**Activity:**
Among the lines of the records, find all that carry the word "usage" and copy them.

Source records
== Segment start ==

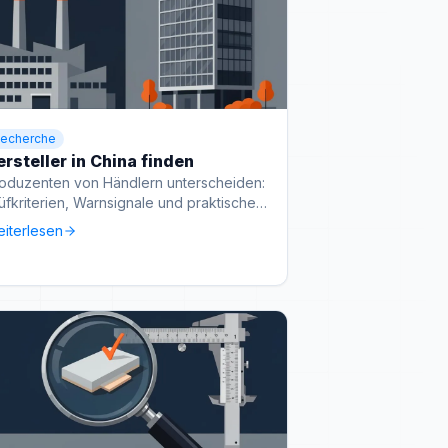
echerche
rsteller in China finden
oduzenten von Händlern unterscheiden:
üfkriterien, Warnsignale und praktische
rgehensweise.
iterlesen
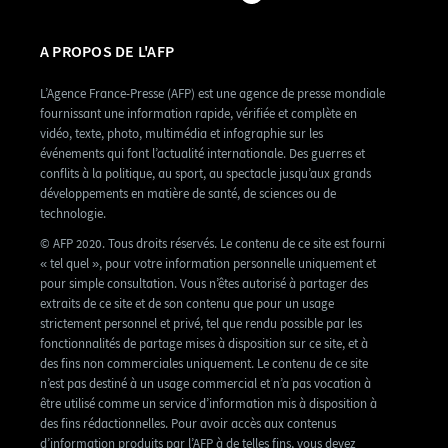
A PROPOS DE L'AFP
L’Agence France-Presse (AFP) est une agence de presse mondiale
fournissant une information rapide, vérifiée et complète en
vidéo, texte, photo, multimédia et infographie sur les
événements qui font l’actualité internationale. Des guerres et
conflits à la politique, au sport, au spectacle jusqu’aux grands
développements en matière de santé, de sciences ou de
technologie.
© AFP 2020. Tous droits réservés. Le contenu de ce site est fourni
« tel quel », pour votre information personnelle uniquement et
pour simple consultation. Vous n’êtes autorisé à partager des
extraits de ce site et de son contenu que pour un usage
strictement personnel et privé, tel que rendu possible par les
fonctionnalités de partage mises à disposition sur ce site, et à
des fins non commerciales uniquement. Le contenu de ce site
n’est pas destiné à un usage commercial et n’a pas vocation à
être utilisé comme un service d’information mis à disposition à
des fins rédactionnelles. Pour avoir accès aux contenus
d’information produits par l’AFP à de telles fins, vous devez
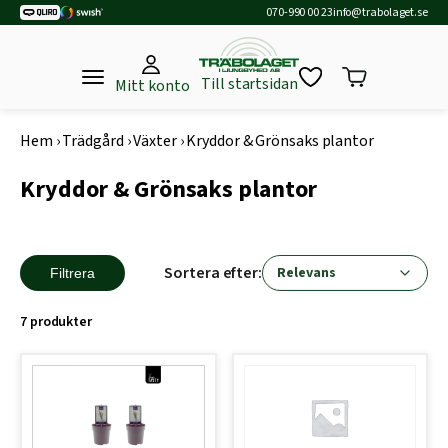
070-990 00 23
info@trabolaget.se
Till startsidan
Mitt konto
Hem
›
Trädgård
›
Växter
›
Kryddor & Grönsaks plantor
Kryddor & Grönsaks plantor
Sortera efter:
Filtrera
7 produkter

== Segment end ==

**Answer to this task:**
extraits de ce site et de son contenu que pour un usage
n’est pas destiné à un usage commercial et n’a pas vocation à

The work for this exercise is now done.